_What this task involves:_ Using the listing below, report each line holding the string "smagliature".

_Records provided:_
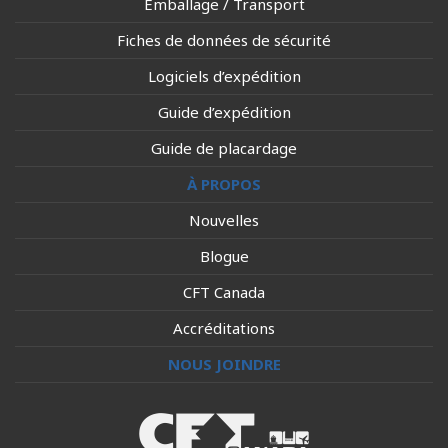
Emballage / Transport
Fiches de données de sécurité
Logiciels d’expédition
Guide d’expédition
Guide de placardage
À PROPOS
Nouvelles
Blogue
CFT Canada
Accréditations
NOUS JOINDRE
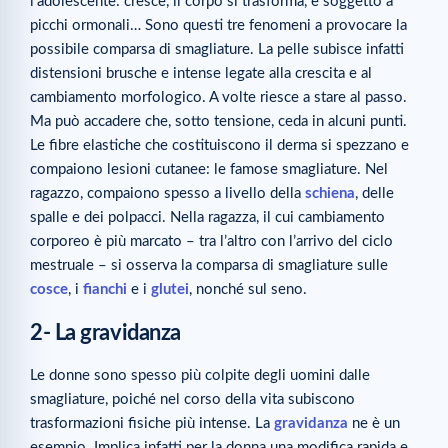
l’adolescente: cresce, il corpo si trasforma, è soggetto a
picchi ormonali… Sono questi tre fenomeni a provocare la
possibile comparsa di smagliature. La pelle subisce infatti
distensioni brusche e intense legate alla crescita e al
cambiamento morfologico. A volte riesce a stare al passo.
Ma può accadere che, sotto tensione, ceda in alcuni punti.
Le fibre elastiche che costituiscono il derma si spezzano e
compaiono lesioni cutanee: le famose smagliature. Nel
ragazzo, compaiono spesso a livello della
schiena
, delle
spalle e dei polpacci. Nella ragazza, il cui cambiamento
corporeo è più marcato – tra l’altro con l’arrivo del ciclo
mestruale – si osserva la comparsa di smagliature sulle
cosce
, i
fianchi
e i
glutei
, nonché sul seno.
2- La gravidanza
Le donne sono spesso più colpite degli uomini dalle
smagliature, poiché nel corso della vita subiscono
trasformazioni fisiche più intense. La
gravidanza
ne è un
esempio. Implica infatti per la donna una modifica rapida e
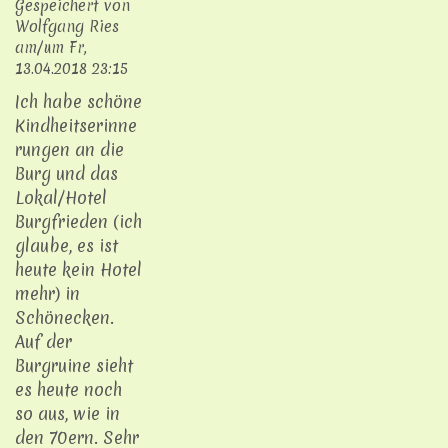
Gespeichert von
Wolfgang Ries
am/um
Fr,
13.04.2018 23:15
Ich habe schöne
Kindheitserinne
rungen an die
Burg und das
Lokal/Hotel
Burgfrieden (ich
glaube, es ist
heute kein Hotel
mehr) in
Schönecken.
Auf der
Burgruine sieht
es heute noch
so aus, wie in
den 70ern. Sehr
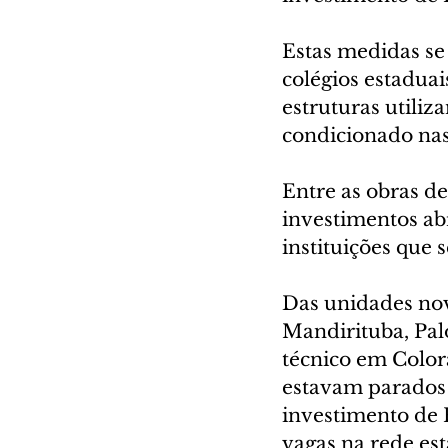
Estas medidas se
colégios estaduai
estruturas utiliz
condicionado nas
Entre as obras d
investimentos abr
instituições que 
Das unidades nova
Mandirituba, Palo
técnico em Color
estavam parados 
investimento de
vagas na rede est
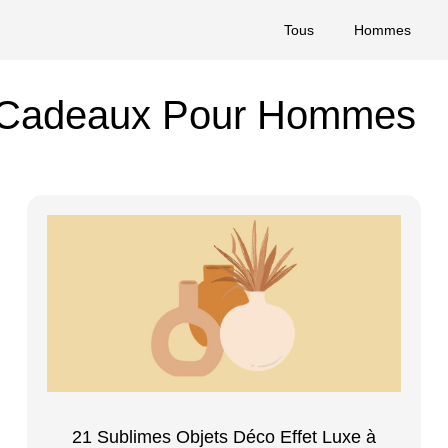
Tous
Hommes
Cadeaux Pour Hommes
21 Sublimes Objets Déco Effet Luxe à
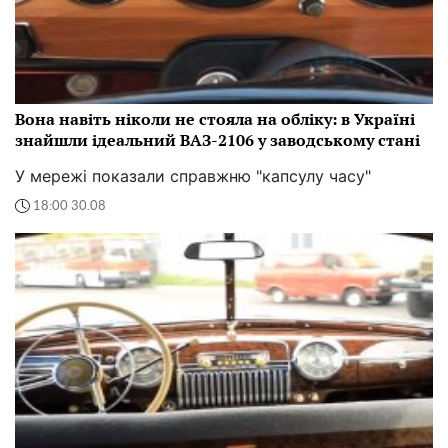
Вона навіть ніколи не стояла на обліку: в Україні
знайшли ідеальний ВАЗ-2106 у заводському стані
У мережі показали справжню "капсулу часу"
18:00 30.08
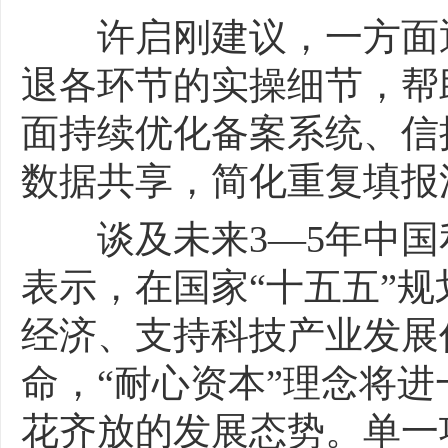
许启刚建议，一方面通
退各环节的实操细节，帮
面持续优化备案系统、信
数据共享，简化重复填报
谈及未来3—5年中国
表示，在国家“十五五”
经济、支持科技产业发展
命，“耐心资本”理念将
花齐放的发展态势。单一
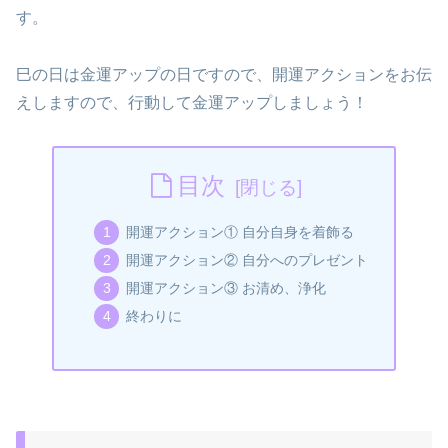
す。
巳の日は金運アップの日ですので、開運アクションをお伝
えしますので、行動して金運アップしましょう！
目次
開運アクション① 自分自身を着飾る
開運アクション② 自分へのプレゼント
開運アクション③ お清め、浄化
終わりに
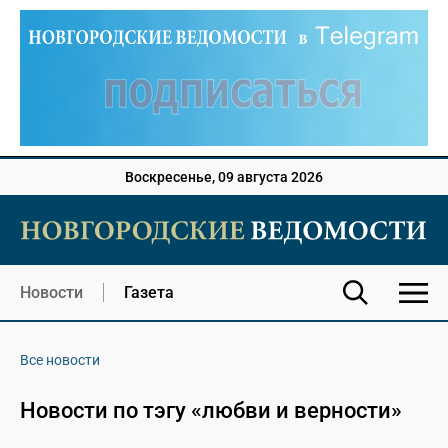
Воскресенье, 09 августа 2026
Новости
Газета
Все новости
Новости по тэгу «любви и верности»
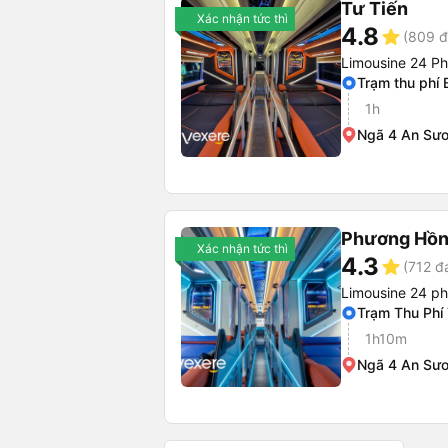
Tư Tiến
Xác nhận tức thì
4.8
star
(809 đ
Limousine 24 P
Trạm thu phí 
1h
Ngã 4 An Sư
Phương Hồn
Xác nhận tức thì
4.3
star
(712 đ
Limousine 24 p
Trạm Thu Phí
1h10m
Ngã 4 An Sư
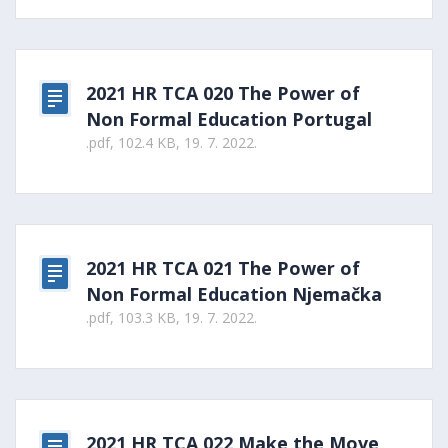
2021 HR TCA 020 The Power of
Non Formal Education Portugal
.pdf, 102.4 KB, 19. 7. 2022.
2021 HR TCA 021 The Power of
Non Formal Education Njemačka
.pdf, 103.3 KB, 19. 7. 2022.
2021 HR TCA 022 Make the Move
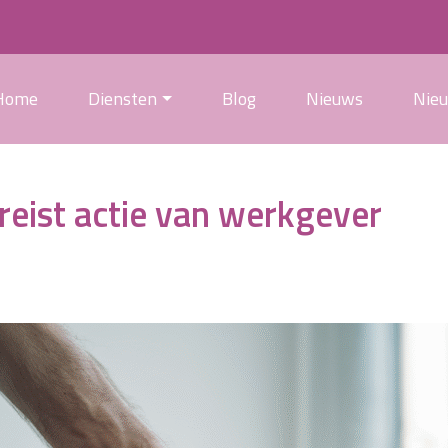
Home
Diensten
Blog
Nieuws
Nie
eist actie van werkgever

_Completed task:_
possibile comparsa di smagliature. La pelle subisce infatti
compaiono lesioni cutanee: le famose smagliature. Nel
mestruale – si osserva la comparsa di smagliature sulle
smagliature, poiché nel corso della vita subiscono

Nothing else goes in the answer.